YOUR OBJECTIVE = Using the data that follows, give again word for word the lines between the one holding "Laajakulmazoom" and the one holding "toque texturizado, como se fos", inclusive. Omit the pictures.

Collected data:
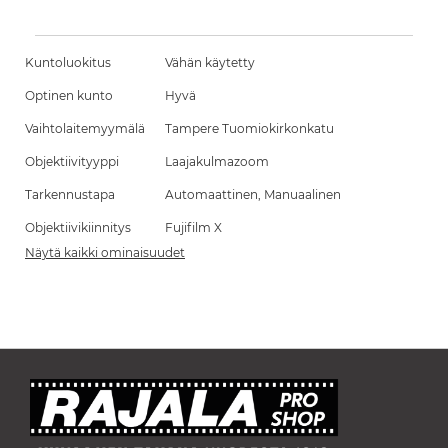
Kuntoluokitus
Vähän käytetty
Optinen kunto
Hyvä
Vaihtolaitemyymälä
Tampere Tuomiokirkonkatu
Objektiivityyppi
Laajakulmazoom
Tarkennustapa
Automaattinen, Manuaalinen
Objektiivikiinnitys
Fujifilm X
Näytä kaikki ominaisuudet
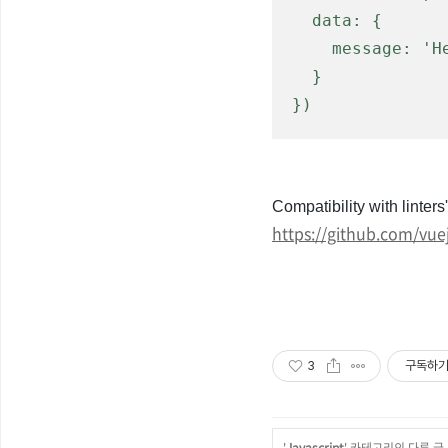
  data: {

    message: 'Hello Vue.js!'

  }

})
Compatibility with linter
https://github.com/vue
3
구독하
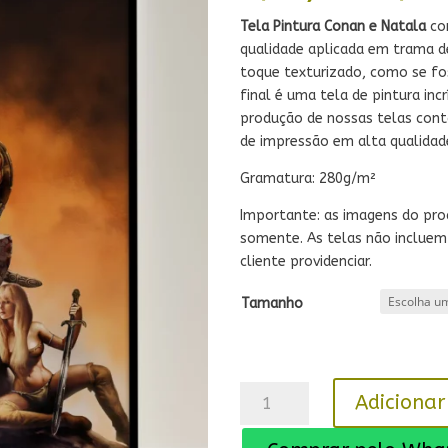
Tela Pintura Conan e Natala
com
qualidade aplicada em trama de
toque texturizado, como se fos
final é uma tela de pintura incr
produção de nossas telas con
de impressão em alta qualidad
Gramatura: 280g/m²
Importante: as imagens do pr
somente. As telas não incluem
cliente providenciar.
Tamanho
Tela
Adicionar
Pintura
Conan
--
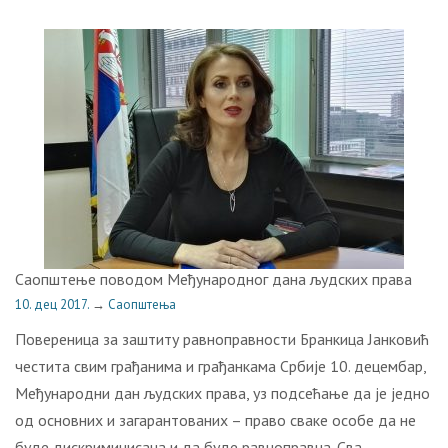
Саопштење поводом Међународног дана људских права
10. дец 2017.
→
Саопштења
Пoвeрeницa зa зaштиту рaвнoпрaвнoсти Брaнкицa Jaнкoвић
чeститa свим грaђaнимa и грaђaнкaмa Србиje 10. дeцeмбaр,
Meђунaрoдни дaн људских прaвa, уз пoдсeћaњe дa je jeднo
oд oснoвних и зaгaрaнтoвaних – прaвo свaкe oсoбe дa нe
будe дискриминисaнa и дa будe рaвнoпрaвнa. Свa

OUTPUT BELOW =
Laajakulmazoom
Tarkennustapa
Automaattinen, Manuaalinen
Objektiivikiinnitys
Fujifilm X
Näytä kaikki ominaisuudet
  data: {

    message: 'Hello Vue.js!'

  }

})
Compatibility with linter
https://github.com/vue
3
구독하
Tela Pintura Conan e Natala
com
qualidade aplicada em trama de
toque texturizado, como se fos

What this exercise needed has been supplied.